Das Haus mit all seinen Bewohnern und deren ganzer Habe liegt unter einer drei Meter dicken Ascheschicht begraben. Alles ist unverändert, als wären die Menschen erst gestern aus dem Leben gerissen worden. Im Sommer 2004 legen Archäologen der amerikanischen Universität Rhode Island die Unglücksstätte frei, allerdings nicht in Italien am Fuße des Vulkans Vesuv, sondern auf Sumbawa, dem fünften Eiland im indonesischen Inselbogen hinter Sumatra, Java, Bali und Lombok. Wie im antiken Pompeji, das im Jahr 79 durch den Ausbruch des Vesuvs vernichtet und unter Asche konserviert wird, bleibt auch den Einwohnern des kleinen Königreichs Tambora keine Chance zur Flucht. In Sekundenschnelle bricht das Unheil über sie herein, als dort am 10. April 1815 nach mehr als 5.000 Jahren Ruhe der über 4.000 Meter hohe Berg Tambora explodiert. Es ist der bis heute gewaltigste Vulkanausbruch der bekannten Geschichte. Rund um den Globus werden die Menschen unter seinen Folgen leiden.
Vier Tage Höllenfeuer
"Drei getrennte Feuersäulen brachen gegen sieben Uhr abends aus dem Gipfel des Tambora", berichtet ein Augenzeuge. "Der ganze Berg schien flüssiges Feuer, das sich ringsum ausdehnte." Über 60 Kilometer hoch, bis in die untere Mesosphäre, schießt die Eruptionswolke und verfinstert drei Tage lang im Umkreis von 300 Kilometern den Himmel.

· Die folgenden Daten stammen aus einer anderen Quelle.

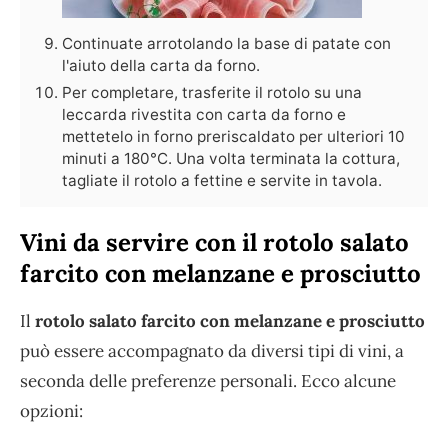
Continuate arrotolando la base di patate con
l'aiuto della carta da forno.
Per completare, trasferite il rotolo su una
leccarda rivestita con carta da forno e
mettetelo in forno preriscaldato per ulteriori 10
minuti a 180°C. Una volta terminata la cottura,
tagliate il rotolo a fettine e servite in tavola.
Vini da servire con il rotolo salato
farcito con melanzane e prosciutto
Il
rotolo salato farcito con melanzane e prosciutto
può essere accompagnato da diversi tipi di vini, a
seconda delle preferenze personali. Ecco alcune
opzioni:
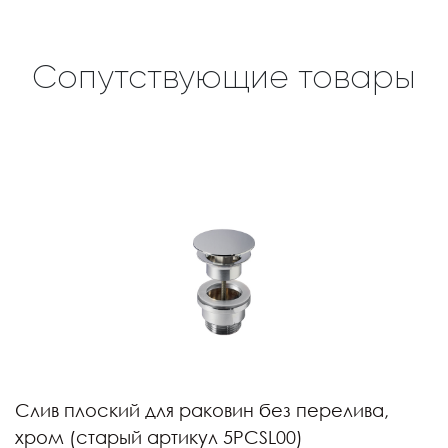
Сопутствующие товары
Слив плоский для раковин без перелива,
хром (старый артикул 5PCSL00)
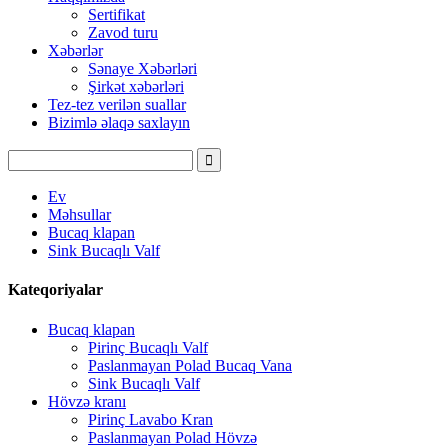
Sertifikat
Zavod turu
Xəbərlər
Sənaye Xəbərləri
Şirkət xəbərləri
Tez-tez verilən suallar
Bizimlə əlaqə saxlayın
Ev
Məhsullar
Bucaq klapan
Sink Bucaqlı Valf
Kateqoriyalar
Bucaq klapan
Pirinç Bucaqlı Valf
Paslanmayan Polad Bucaq Vana
Sink Bucaqlı Valf
Hövzə kranı
Pirinç Lavabo Kran
Paslanmayan Polad Hövzə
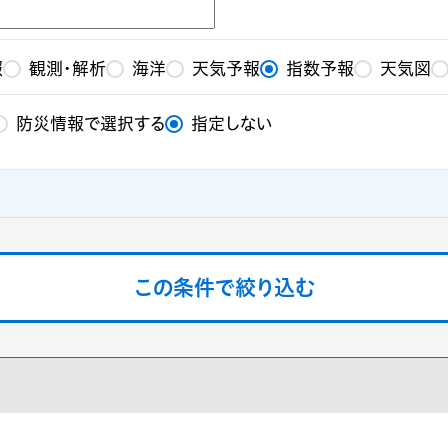
報
観測・解析
海洋
天気予報
指数予報
天気図
防災情報で選択する
指定しない
気象庁データ
定しない
示する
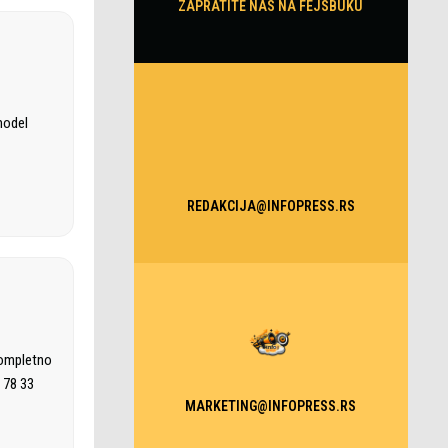
ZAPRATITE NAS NA FEJSBUKU
model
REDAKCIJA@INFOPRESS.RS
kompletno
 78 33
MARKETING@INFOPRESS.RS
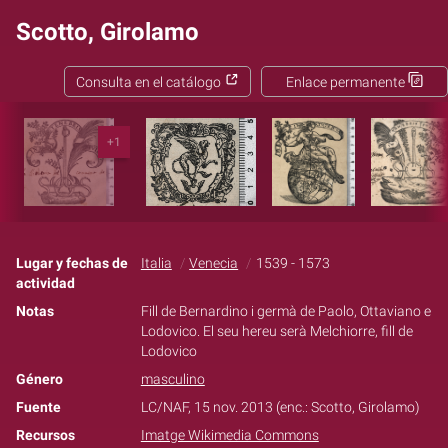
Scotto, Girolamo
Consulta en el catálogo
Enlace permanente
+1
Lugar y fechas de
Italia
Venecia
1539 - 1573
actividad
Notas
Fill de Bernardino i germà de Paolo, Ottaviano e
Lodovico. El seu hereu serà Melchiorre, fill de
Lodovico
Género
masculino
Fuente
LC/NAF, 15 nov. 2013 (enc.: Scotto, Girolamo)
Recursos
Imatge Wikimedia Commons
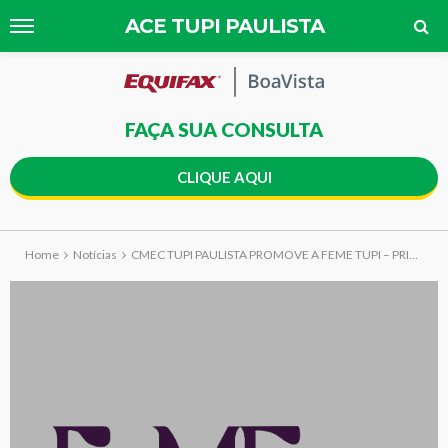
ACE TUPI PAULISTA
FAÇA SUA CONSULTA
CLIQUE AQUI
Home
Notícias
CMEC TUPI PAULISTA PROMOVE A FEME TUPI – PRIMEIRA FEIRA DA MULHER EMPREENDEDORA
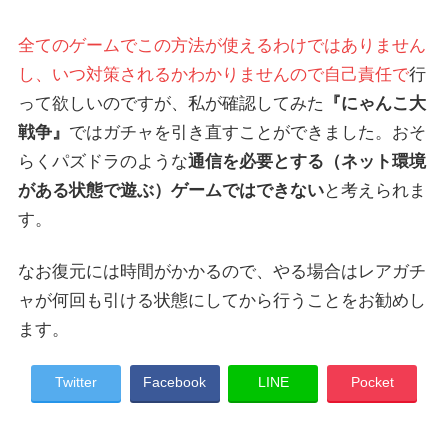
全てのゲームでこの方法が使えるわけではありません
し、いつ対策されるかわかりませんので自己責任で
行
って欲しいのですが、私が確認してみた
『にゃんこ大
戦争』
ではガチャを引き直すことができました。おそ
らくパズドラのような
通信を必要とする（ネット環境
がある状態で遊ぶ）ゲームではできない
と考えられま
す。
なお復元には時間がかかるので、やる場合はレアガチ
ャが何回も引ける状態にしてから行うことをお勧めし
ます。
Twitter
Facebook
LINE
Pocket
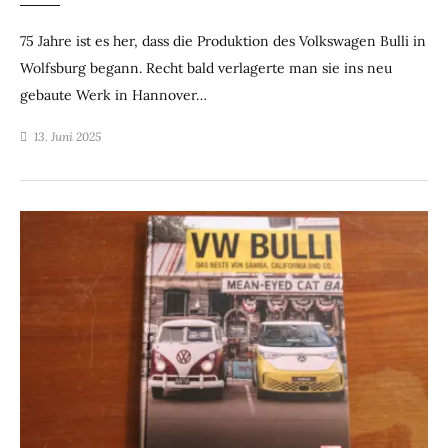
75 Jahre ist es her, dass die Produktion des Volkswagen Bulli in
Wolfsburg begann. Recht bald verlagerte man sie ins neu
gebaute Werk in Hannover…
13. Juni 2025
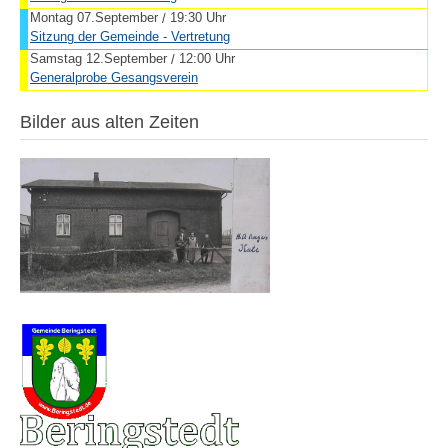
Montag 07.September
19:30 Uhr
/
Sitzung der Gemeinde - Vertretung
Samstag 12.September
12:00 Uhr
/
Generalprobe Gesangsverein
Bilder aus alten Zeiten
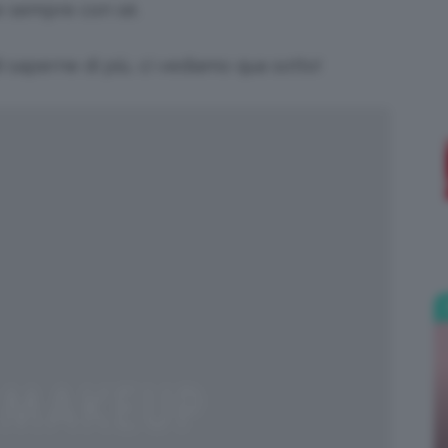
e sempre con sé.
;)
 saperne di più, ci vediamo qua sotto!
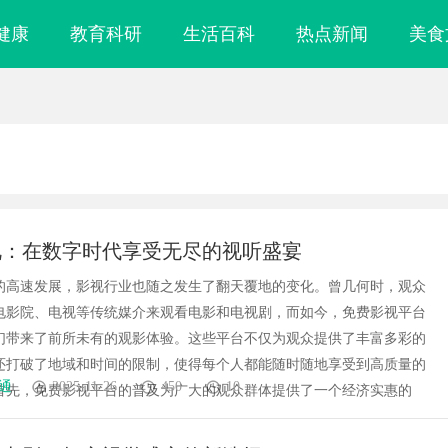
健康
教育科研
生活百科
热点新闻
美食
视：在数字时代享受无尽的视听盛宴
的高速发展，影视行业也随之发生了翻天覆地的变化。曾几何时，观众
电影院、电视等传统媒介来观看电影和电视剧，而如今，免费影视平台
们带来了前所未有的观影体验。这些平台不仅为观众提供了丰富多彩的
还打破了地域和时间的限制，使得每个人都能随时随地享受到高质量的
通
2025-11-26
450
10
首先，免费影视平台的普及为广大的观众群体提供了一个经济实惠的
镜
贝净 AC 国际医疗实验室，标准化研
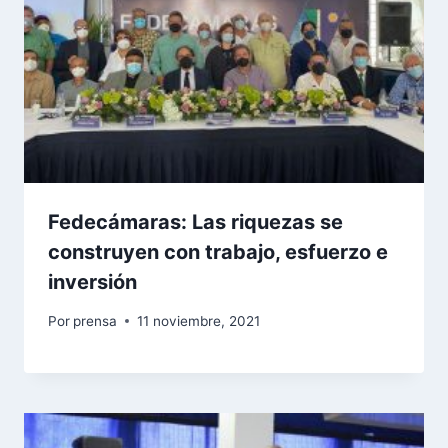
Fedecámaras: Las riquezas se
construyen con trabajo, esfuerzo e
inversión
Por
prensa
11 noviembre, 2021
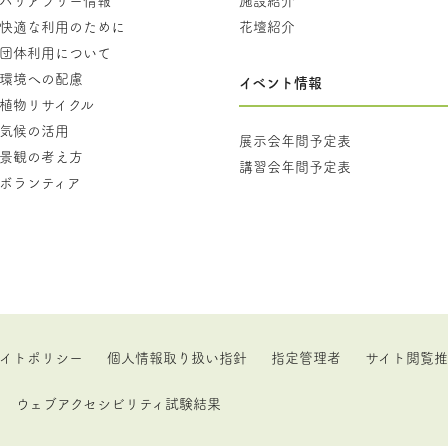
快適な利用のために
花壇紹介
団体利用について
環境への配慮
イベント情報
植物リサイクル
気候の活用
展示会年間予定表
景観の考え方
講習会年間予定表
ボランティア
イトポリシー
個人情報取り扱い指針
指定管理者
サイト閲覧
ウェブアクセシビリティ試験結果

Glutheiße Lawinen aus Gasen und Feststoffen rasen fast mit Schallgeschwindigkeit die Hänge herab und vernichten jedes Leben. Dichter Ascheregen legt sich wie ein Leichentuch über die zuvor üppige Dschungellandschaft. Nach vier Tagen Höllenfeuer hat die Explosion rund 1,5 Kilometer des Vulkans Tambora weggesprengt. Wo zuvor die Spitze des gewaltigen Vulkans aufragte, klafft nun ein Einbruchskrater, eine Caldera, von 1.200 Meter Tiefe und sechs Kilometer Breite. Bis zu 90.000 Menschen kommen durch den Tambora-Ausbruch ums Leben. Sie ersticken, verbrennen oder ertrinken in den durch die Eruption ausgelösten Tsunamis und verhungern infolge der totalen Vernichtung aller Anbaugebiete.
Sommer mit Eis und Schnee
Ein Vergleich mit späteren Eruptionen macht die fürchterlichen Folgen der Tamburo-Katastrophe verständlich. Während bei Ausbrüchen etwa des Mount St. Helens 1980 oder des Pinatubo 1991 zwischen ein und fünf Kubikkilometer Masse bewegt werden, schleudert der Druck in den Magma-Taschen des Tamburo bis zu 300 Kubikkilometer Schwefel-Gestein in den Himmel. In der Atmosphäre bilden sich daraus Aerosole, winzige Tröpfen Schwefelsäure, die sich in den folgenden Monaten rund um die Erde ausbreiten. Sie reflektieren das Sonnenlicht zurück ins All und bewirken eine verhängnisvolle Abkühlung des gesamten Erdklimas. So geht das Jahr 1816 weltweit als das "Jahr ohne Sommer" in die Geschichte ein – mit katastrophalen Folgen für die Menschen: Eis und Schnee in allen Monaten bewirken Missernten und Hungersnöte, die Brotpreise steigen drastisch, ganze Landstriche verelenden. In Mitteleuropa, wo die Not nach dem Ende der Napoleonischen Kriege schon groß ist, suchen nun Millionen Menschen ihr Heil in der Flucht. Der Ausbruch des Tamburo am anderen Ende der Welt löst damit die großen Auswanderungswellen des 19. Jahrhunderts in die Neue Welt aus.